A new exhibition at the Tate Modern in London explores the relationship of the Norwegian painter Edvard Munch in film and photography, which reveals an unknown facet of the artist as a lover of new technologies.

Edvard Munch: The Modern Eye , organized in collaboration with the Centre Pompidou in Paris and the Munch Museum in Oslo, breaks the image of Munch as an artist rooted in the nineteenth century and places it squarely in the twentieth, in full modernity.
Thus, the sample, which includes sixty paintings and fifty photographs taken by the artist, as well as some films, focuses on his work, on the last century, when he experimented with new ways of capturing the image.
“The techniques of cinema and photography are reflected in some of his paintings, which have marked diagonal or moving figures escaping the plane”, said one of the curators of the exhibition, Angela Lampe, in a presentation to the press .

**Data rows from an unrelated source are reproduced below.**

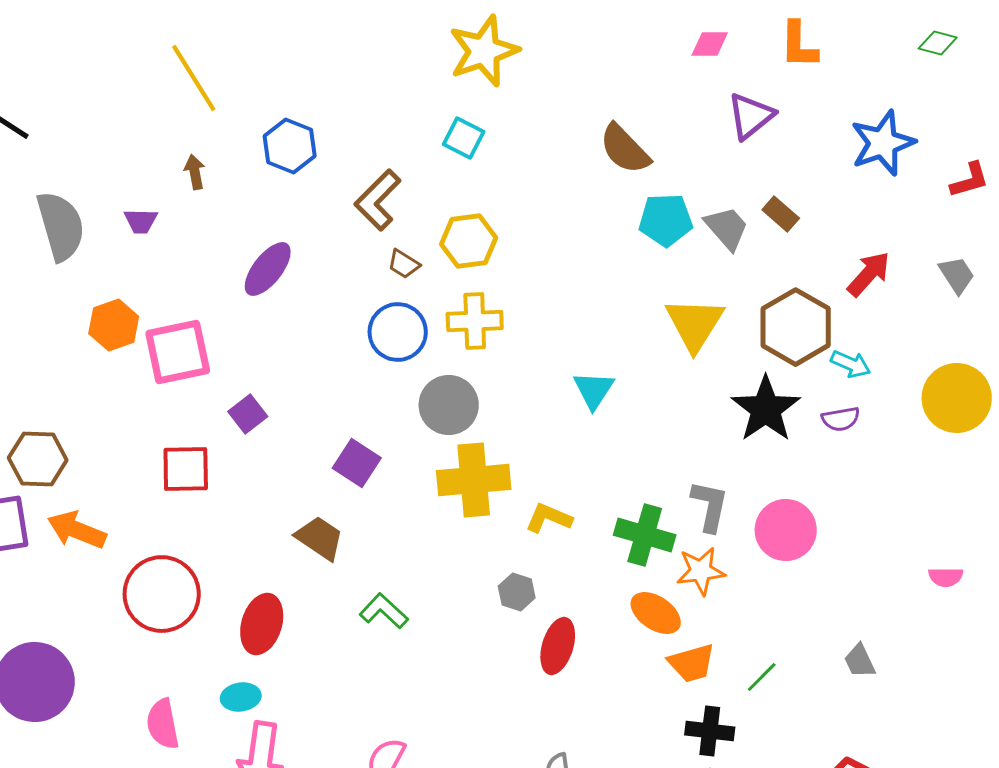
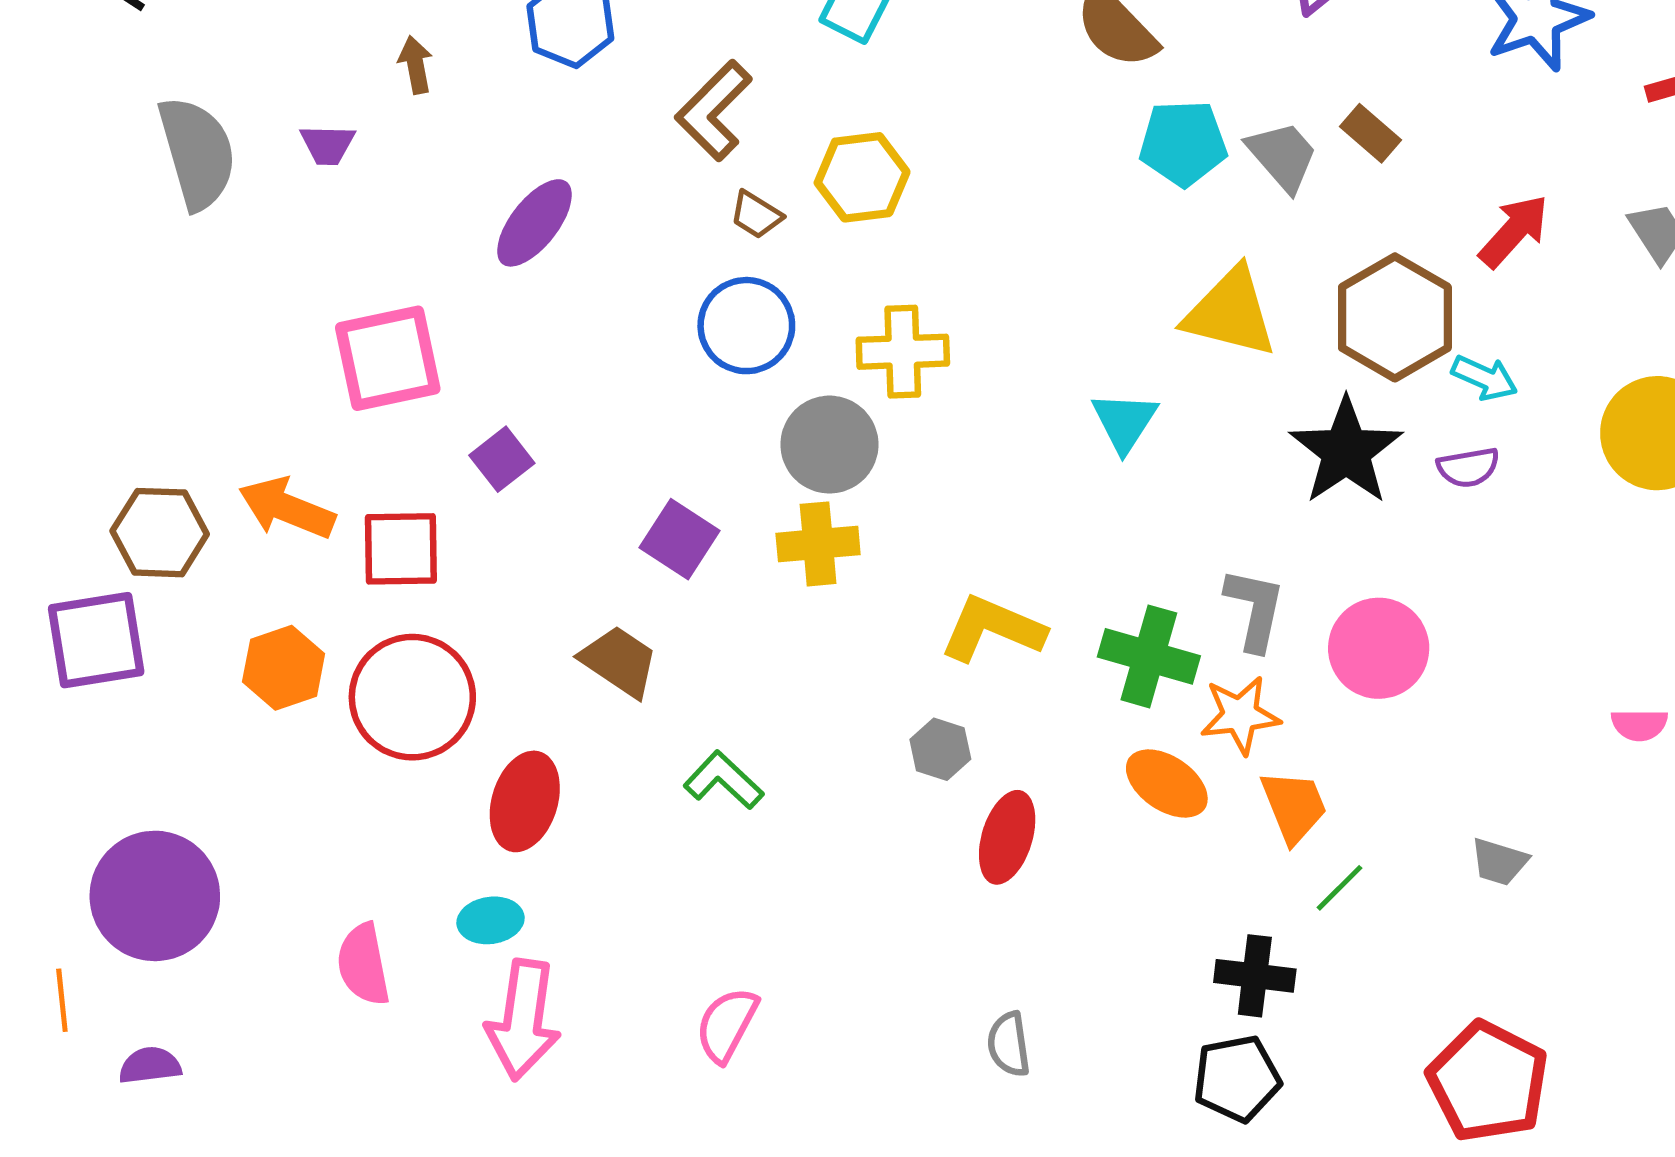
yellow cross: (475, 321) -> (903, 352), moved
yellow triangle: (695, 324) -> (1230, 313), turned -48
orange hexagon: (114, 325) -> (284, 668), moved
cyan triangle: (594, 390) -> (1124, 422), moved
yellow cross: (474, 480) -> (818, 544), moved, size x0.7
yellow L-shape: (549, 518) -> (992, 629), size x1.4
orange arrow: (77, 530) -> (287, 508), moved
red circle: (162, 594) -> (412, 697), moved
gray trapezoid: (860, 661) -> (1499, 862), turned -48
orange trapezoid: (692, 663) -> (1294, 806), moved, turned -96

Example of this is experimentation with new angles coming home Workers (1913-14), where a group of workers moving towards the viewer, or the yellow trunk (1912), which presents a tree trunk in the middle of a forest lying in a powerful diagonal.
The exhibition, which opens on Thursday and runs until October 14, also includes some iconic works of Munch, reflecting his deep spiritual anxiety and agitation.

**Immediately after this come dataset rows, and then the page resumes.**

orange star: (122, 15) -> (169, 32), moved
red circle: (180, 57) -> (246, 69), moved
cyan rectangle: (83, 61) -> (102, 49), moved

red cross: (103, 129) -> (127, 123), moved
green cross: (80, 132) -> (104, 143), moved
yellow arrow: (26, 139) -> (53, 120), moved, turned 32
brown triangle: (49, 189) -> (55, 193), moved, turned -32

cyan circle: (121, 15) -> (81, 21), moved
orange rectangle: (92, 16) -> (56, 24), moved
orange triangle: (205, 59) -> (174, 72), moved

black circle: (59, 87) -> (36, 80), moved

The French expedition brought more than 165 scholars and scientists in all specialties to study all aspects of Egyptian life, geography, zoology, geology, history, religion, traditions, laws etc. Those scientists showed great desire and enthusiasm to study the entire Egyptian, especially history and ancient monuments. Undoubtedly, the charm and grandeur of these monuments attracted many of them to go almost all regions of Egyptian territory especially in Upper Egypt. The ancient Egyptian monuments were the largest field of study and research for some of these historians and scholars. A few years later came the work of French painter and historian Vivian Dinon who walked enchanted by the wonders especially in Upper Egypt-Egypt, and finally his work resulted in a valuable book entitled “Travel to the Lower and Upper Egypt” published in Paris in 1803.

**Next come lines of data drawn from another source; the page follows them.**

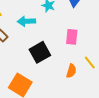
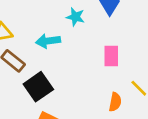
black square: (40, 52) -> (38, 87), moved

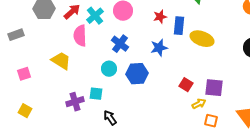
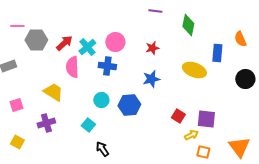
blue rectangle: (179, 26) -> (217, 53), moved
blue cross: (120, 44) -> (107, 66), moved, turned -30
cyan square: (96, 94) -> (88, 125), turned 32
purple cross: (75, 102) -> (46, 123), moved

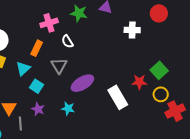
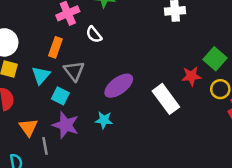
gray triangle: (59, 66) -> (74, 71), moved
purple star: (38, 109) -> (66, 125), size x1.5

Thanks to Mariette Pacha (1821-1881) precurso the French Egyptologist who established the Egyptian Antiquities Service of first. Mariette in 1857 founded the first museum in the neighbourhood of true “Bulaq” in Cairo. It was, indeed, a small building that consisted of four rooms that were exposed objects and antiquities Egyptian . Soon, this museum was badly affected by the flooding of the river Nile, so the objects were transferred to an annex of a royal palace of the Egyptian Ismael Pacha in the city of Giza. now The Egyptian Museum in Cairo was a fruit of great efforts and good desire to preserve the ancient Egyptian artifacts. It was announced an international competition between European companies in the late nineteenth century to build a museum, and won the competition a company from Belgium, so the design of the facade of the museum, unfortunately, is not Egyptian, but was decorated in the style Greco-Roman.
one of the fundamental divinities who played a large role in Ancient Egyptian Theology. Isis was the goddess of motherhood, loyalty, and magic. Here Isis is a figurative way Greco-Roman and not due to the traditional Egyptian style your wig and your gown also with node that is Roman. Salem addition, the facade was decorated in the Greco-Roman style due to the existence of two Ionic columns, as this type of columns only appeared in the Greco-Roman Period. After all they are some names of ancient Egyptian kings written into medallions. in the garden of the museum, some monuments are scattered here and there, most of them date from the New Kingdom period (1570-1080 a. C approx.). At the west end of the courtyard is a cenotaph, or symbolic tomb built in honor of the memory of the famous figure, the French Egyptologist Mariette Pasha, who was born in 1821 and died in 1881. It is, indeed, a marble cenotaph commemorating this famous figure who came to him the idea of fundção museum that houses and displays the objects found. He wished to be buried in this place, it seems that the cenotaph is only symbolic. The cenotaph is surrounded by busts of famous Egyptologists as one Champollião, Mariette, Selim Hassan, Labibi Habashi, Kamal Selim etc. At the centre of the courtyard is a fountain filled with two kinds of plants, the papyrus and lotus. The papyrus was the symbol of Lower Egypt (North), while the lotus was the symbol of Upper Egypt (the south). The papyrus is found in the swamps of the Delta region in northern Egypt. It is a plant that needs lots of water and measures almost 2 m. high. In Ancient Egyptian papyri were used to make writing paper, sandals, etc. and barges. While the lotus was in the South, and there were two species, the blue lotus and white lotus during the Ancient Egyptian Era.